Sadly, this is a very manual process currently, requiring direct entry into the database. It's not difficult, just tedious. Here's what you need to know about the fields:

  • source_name - The name of the subreddit (including the r/). Ex: r/pics
  • source_baseurl - (DEPRECATED) Full URL path to the subreddt. Ex: http://www.reddit.com/r/pics
  • source_type - Type of source. The only currently supported option is subreddit. This will probably be deprecated and removed in the future.
  • source_enabled - Whether this source is enabled. 1 for enabled, 0 for disabled. Disabled sources will not be displayed nor processed.
  • source_subdomain (OPTIONAL) The subdomain where this can be directly accessed. Ex: pics -> pics.redditbooru.com
  • source_generate_report - Whether the stats bot will generate a monthly report for this subreddit. 1 for enabled, 0 for disabled.
  • source_content_rating - (DEPRECATED) Not used anymore and will be removed in the future.
  • source_repost_check - Whether to have the bot check for reposts and report/comment on them. 0 is disabled, any other number is the number of seconds in which reposting is not allowed. Ex: 86400 -> don't allow reposts for one day.

Getting Content

Content is inserted in one of two ways:

cron/cron.php

To manually update content, run the following from the backend directory:

php cron/cron.php --source=SOURCE_ID

This will scan that source and update/insert the latest 100 items. This can be run as a cron job for continual updates.

Service

The set-it-and-forget-it node script to continually updates all enabled sources. Using either screen (or some other detached-like terminal) or something like forever, run:

node services/task-runner.js

This service does currently have a hard coded URL to the API that returns all sources. Locate http://redditbooru.com/sources/ in task-runner.js and replace with the appropriate path. THIS IS GOING TO BE REPLACED WITH EXTERNAL SERVICE NODES VERY SOON!

Additional Services

There are some additional services rolled up into the main RedditBooru codebase. It's all very hacked together, so please excuse the mess.

SauceNao

The SauceNao service is a node script that manages requests for getting image sources via SauceNao without going over API limits. To get it running:

# SauceNao API key
export SVC_SAUCENAO_KEY = SAUCENAO_API_KEY

# Port to run the service on. SAUCENAO_PORT in config.php should be this same value. Someday, it'll use the env var too.
export SVC_SAUCENAO_PORT = 4444

# Run it. Use screen/forever/init.d script to persist
node services/saucenao-service.js

cron/clean.php (DEPRECATED)

Used to remove old cached files.
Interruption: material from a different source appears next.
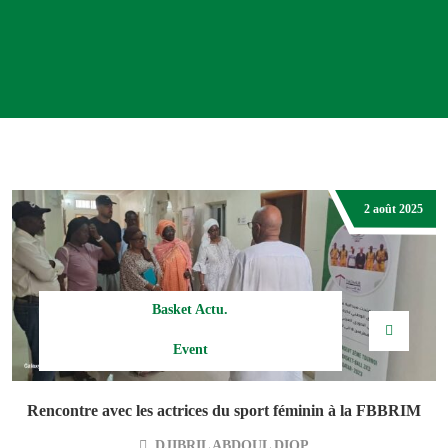
2 août 2025
Basket Actu.
Event
Rencontre avec les actrices du sport féminin à la FBBRIM
DJIBRIL ABDOUL DIOP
It's recommended that you use find on a cron job instead.

ai-tan (DEPRECATED)

"ai-tan" provides a couple of features on two different scripts:

  • cron/repost_check.php - checks new posts to see if they're reposts (as dictated by the source's source_repost_check)
  • cron/ai-tan.php - generates and posts montly report of a source's activity (as dictated by the source's source_generate_report)

These scripts rely on an old PHP based reddit framework of mine that's terrible and outdated. Setting this up is non-trivial and won't be covered here as they are actively being replaced by better, stand-alone modules.